◆ EXERCISE AIM ◆
Print out each entry below exactly; do not carry over any image.

(Collected data)

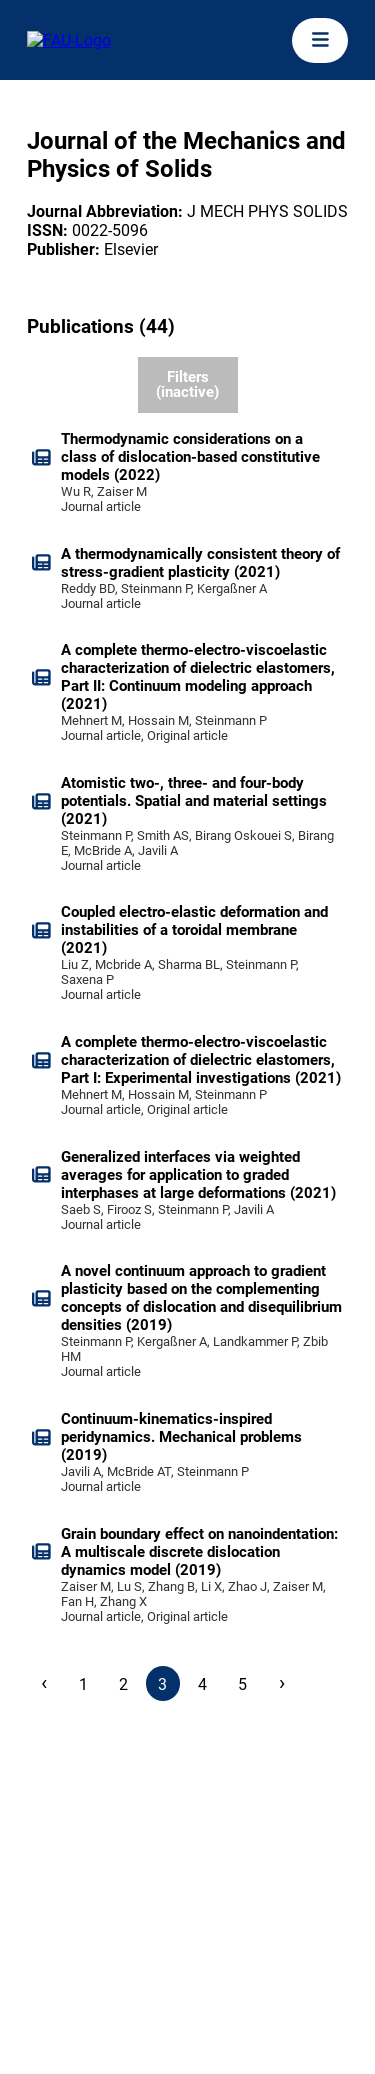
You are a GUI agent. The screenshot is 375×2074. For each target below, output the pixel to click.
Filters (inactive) (187, 384)
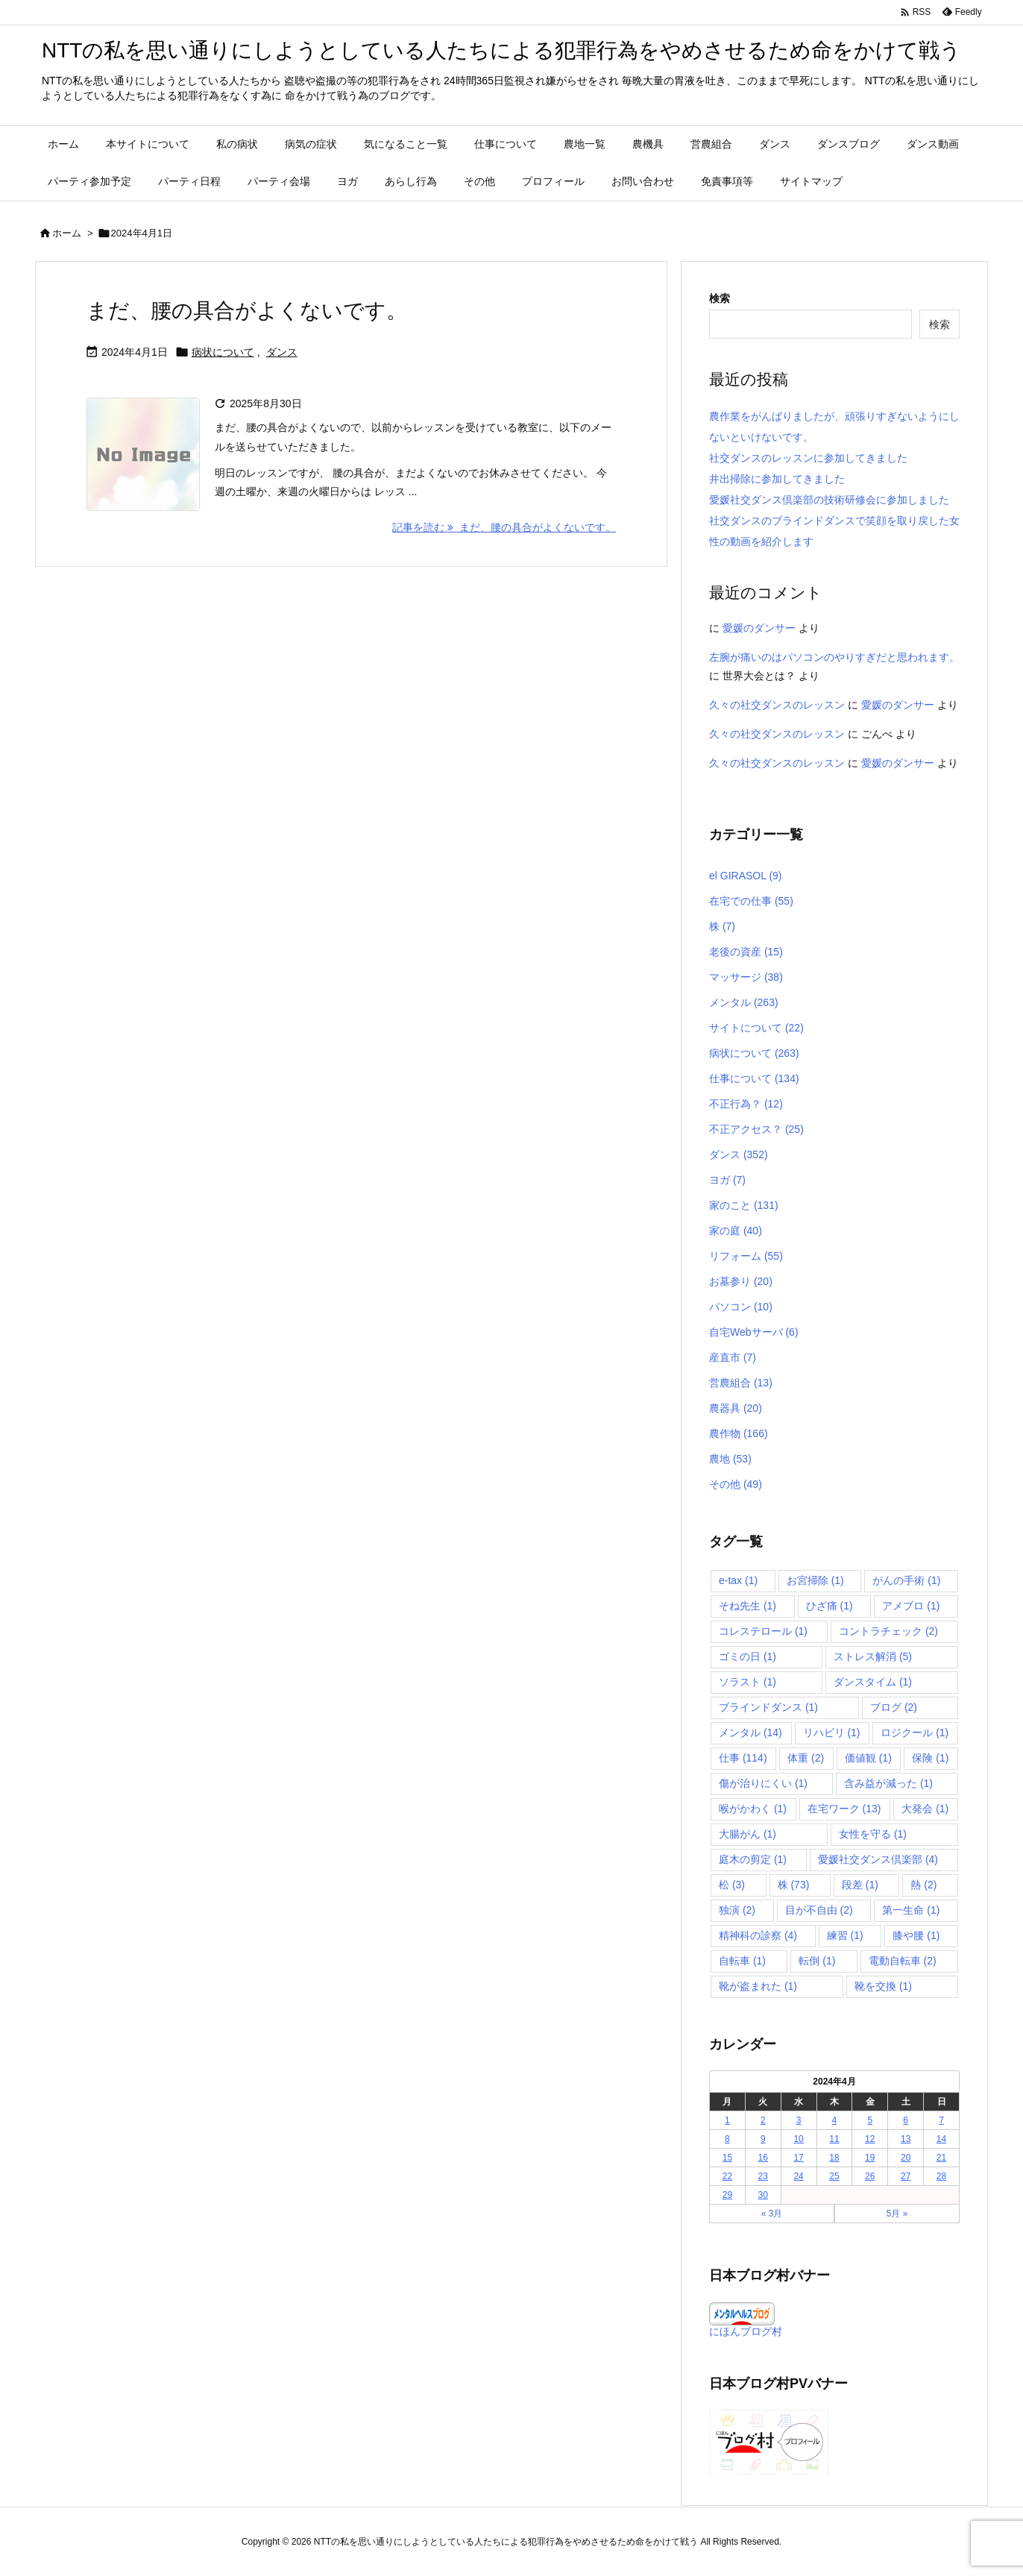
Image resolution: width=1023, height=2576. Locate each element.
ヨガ (727, 1180)
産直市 (732, 1357)
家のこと (743, 1205)
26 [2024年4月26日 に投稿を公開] (870, 2176)
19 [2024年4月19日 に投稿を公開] (870, 2157)
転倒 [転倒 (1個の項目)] (817, 1961)
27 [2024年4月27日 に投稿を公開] (905, 2176)
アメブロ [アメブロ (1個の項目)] (910, 1606)
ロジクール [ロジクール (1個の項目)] (914, 1732)
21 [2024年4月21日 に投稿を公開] (941, 2157)
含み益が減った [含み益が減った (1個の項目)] (888, 1783)
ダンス (282, 352)
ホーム (66, 233)
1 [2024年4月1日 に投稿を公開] (727, 2120)
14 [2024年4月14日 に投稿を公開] (941, 2139)
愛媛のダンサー (759, 628)
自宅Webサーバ (754, 1332)
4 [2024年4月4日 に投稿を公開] (834, 2120)
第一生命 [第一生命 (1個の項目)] (910, 1910)
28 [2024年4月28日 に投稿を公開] (941, 2176)
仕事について (754, 1078)
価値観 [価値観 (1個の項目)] (868, 1758)
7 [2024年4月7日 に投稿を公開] (941, 2120)
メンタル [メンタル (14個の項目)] (750, 1732)
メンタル (743, 1002)
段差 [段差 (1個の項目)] (860, 1885)
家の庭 (735, 1231)
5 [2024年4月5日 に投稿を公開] (869, 2120)
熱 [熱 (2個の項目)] (923, 1885)
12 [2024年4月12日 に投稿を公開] (870, 2139)
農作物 (738, 1433)
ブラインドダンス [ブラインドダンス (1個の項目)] (768, 1707)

◆ ANSWER BOX ◆
You are a GUI agent. The screenshot is 375×2074. For each target below, output the pixel to click.
Filters (inactive) (187, 384)
Image resolution: width=1023, height=2576. Locate each element.
ヨガ (727, 1180)
産直市 (732, 1357)
家のこと (743, 1205)
26 [2024年4月26日 に投稿を公開] (870, 2176)
19 [2024年4月19日 に投稿を公開] (870, 2157)
転倒 [転倒 (1個の項目)] (817, 1961)
27 [2024年4月27日 に投稿を公開] (905, 2176)
アメブロ [アメブロ (1個の項目)] (910, 1606)
ロジクール [ロジクール (1個の項目)] (914, 1732)
21 [2024年4月21日 に投稿を公開] (941, 2157)
含み益が減った [含み益が減った (1個の項目)] (888, 1783)
ダンス (282, 352)
ホーム (66, 233)
1 [2024年4月1日 に投稿を公開] (727, 2120)
14 [2024年4月14日 に投稿を公開] (941, 2139)
愛媛のダンサー (759, 628)
自宅Webサーバ (754, 1332)
4 [2024年4月4日 に投稿を公開] (834, 2120)
第一生命 [第一生命 (1個の項目)] (910, 1910)
28 [2024年4月28日 に投稿を公開] (941, 2176)
仕事について (754, 1078)
価値観 [価値観 (1個の項目)] (868, 1758)
7 [2024年4月7日 に投稿を公開] (941, 2120)
メンタル [メンタル (14個の項目)] (750, 1732)
メンタル (743, 1002)
段差 [段差 (1個の項目)] (860, 1885)
家の庭 (735, 1231)
5 [2024年4月5日 に投稿を公開] (869, 2120)
熱 [熱 (2個の項目)] (923, 1885)
12 [2024年4月12日 に投稿を公開] (870, 2139)
農作物 (738, 1433)
ブラインドダンス [ブラインドダンス (1個の項目)] (768, 1707)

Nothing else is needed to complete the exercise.